In the years that followed she kept good to her promise. She destroyed the human race, but not as a blue dragon. Instead she became pestilence and death, chaos and mayhem. She used her great magic to create earthquakes and tidal waves that washed away coastlines, and she became insane greed in the heart of Korean rulers. Nuclear missiles fired and after the fire abated, darkness reigned for a thousand years. Shastelshzzz and I lived in the spirit realm and bided our time. After the clouds of ash let loose volcanic acid rain which reshaped the surface of the earth, and after the polar icecaps both melted, the land disappeared beneath the surface of the deep. Mount Everest appeared as the ice caps refroze, and that is where the first (somewhat) intelligent being appeared: little ol’ me.

I am Mantrol, and this is my story… the story from the very beginning.
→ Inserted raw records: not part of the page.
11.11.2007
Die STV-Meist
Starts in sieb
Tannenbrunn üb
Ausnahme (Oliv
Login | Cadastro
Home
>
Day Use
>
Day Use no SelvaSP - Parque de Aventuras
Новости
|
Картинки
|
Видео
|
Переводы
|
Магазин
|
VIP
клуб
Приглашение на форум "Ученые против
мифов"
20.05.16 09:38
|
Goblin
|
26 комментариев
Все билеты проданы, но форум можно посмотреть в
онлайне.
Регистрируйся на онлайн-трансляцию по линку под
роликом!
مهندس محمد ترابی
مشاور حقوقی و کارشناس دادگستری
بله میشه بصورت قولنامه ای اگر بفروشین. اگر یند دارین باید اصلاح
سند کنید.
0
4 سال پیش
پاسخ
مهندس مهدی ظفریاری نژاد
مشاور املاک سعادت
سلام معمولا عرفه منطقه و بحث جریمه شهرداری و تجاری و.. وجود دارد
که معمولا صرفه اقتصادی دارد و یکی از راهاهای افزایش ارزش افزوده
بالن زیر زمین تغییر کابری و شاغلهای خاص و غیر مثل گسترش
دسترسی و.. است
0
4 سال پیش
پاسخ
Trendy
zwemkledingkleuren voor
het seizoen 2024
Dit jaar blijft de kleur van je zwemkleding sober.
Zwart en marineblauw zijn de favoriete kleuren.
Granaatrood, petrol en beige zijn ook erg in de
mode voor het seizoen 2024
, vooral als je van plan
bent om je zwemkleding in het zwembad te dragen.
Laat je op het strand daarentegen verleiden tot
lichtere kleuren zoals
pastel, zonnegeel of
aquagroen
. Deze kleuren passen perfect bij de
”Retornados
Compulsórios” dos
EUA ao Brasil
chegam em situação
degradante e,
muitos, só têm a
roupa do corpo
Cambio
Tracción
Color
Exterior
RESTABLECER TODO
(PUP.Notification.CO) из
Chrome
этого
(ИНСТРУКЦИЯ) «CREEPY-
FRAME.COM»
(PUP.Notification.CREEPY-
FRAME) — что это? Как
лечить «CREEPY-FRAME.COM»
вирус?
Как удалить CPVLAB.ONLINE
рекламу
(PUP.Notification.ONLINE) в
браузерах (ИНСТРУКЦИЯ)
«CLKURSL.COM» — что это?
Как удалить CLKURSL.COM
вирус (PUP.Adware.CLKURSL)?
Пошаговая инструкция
My race came to be known by my name, the mantrol race. Shastelshzzz created my wife from the dust of the earth and she brought her to me. I saw that she was fair and beautiful, and I took her for my wife. We had two children. I called the first one Cain and the second one Abel.

That was when dragons roamed the world. She was their Mother, and she laid her eggs in myth and care and raised her children to tempt and devour mantrol-kind. My children became dragon-hunters and killed her children.

“Why must it be this way?” I asked Shastelshzzz right before she died. She had given me immortality, but she had not granted it to herself. “Why must my kind and dragons always be at war?”

She said nothing. She gazed at me with dull eyes, and I knew the knowledge she’d possessed had been used up. Born in wisdom, it was time for her to die in ignorance. I called upon my People and ordered them to carry her body to the sea, all three hundred feet of it, and eighteen mighty ships drug her out at low tide. The undertow took her down. That was when ignorance came into the world. That was when I left my People and the place I belonged, the home I had craved while in the world of man that had come before.

I have done everything a mantrol can. I have loved and hated, wept and laughed, killed and healed. I have led nations and lost battles. I have seen the beginning. The one thing I cannot do is see the end; Shastelshzzz took the future with her beneath the waves.